▸ **Information supplied**
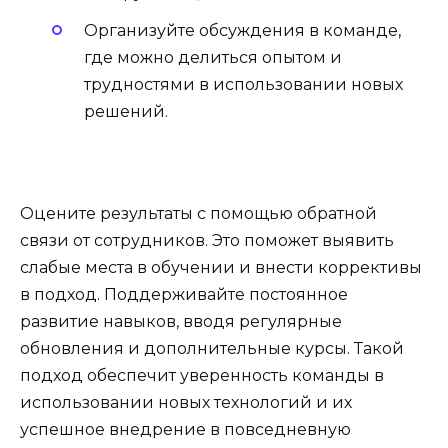
Организуйте обсуждения в команде,
где можно делиться опытом и
трудностями в использовании новых
решений.
Оцените результаты с помощью обратной
связи от сотрудников. Это поможет выявить
слабые места в обучении и внести коррективы
в подход. Поддерживайте постоянное
развитие навыков, вводя регулярные
обновления и дополнительные курсы. Такой
подход обеспечит уверенность команды в
использовании новых технологий и их
успешное внедрение в повседневную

▸ **Task requirements**
What you copy should begin at the line with "связи от сотрудников. Это поможет выявить" and end at the final line of the listing, each line exactly as it is.

▸ **Task response**
связи от сотрудников. Это поможет выявить
слабые места в обучении и внести коррективы
в подход. Поддерживайте постоянное
развитие навыков, вводя регулярные
обновления и дополнительные курсы. Такой
подход обеспечит уверенность команды в
использовании новых технологий и их
успешное внедрение в повседневную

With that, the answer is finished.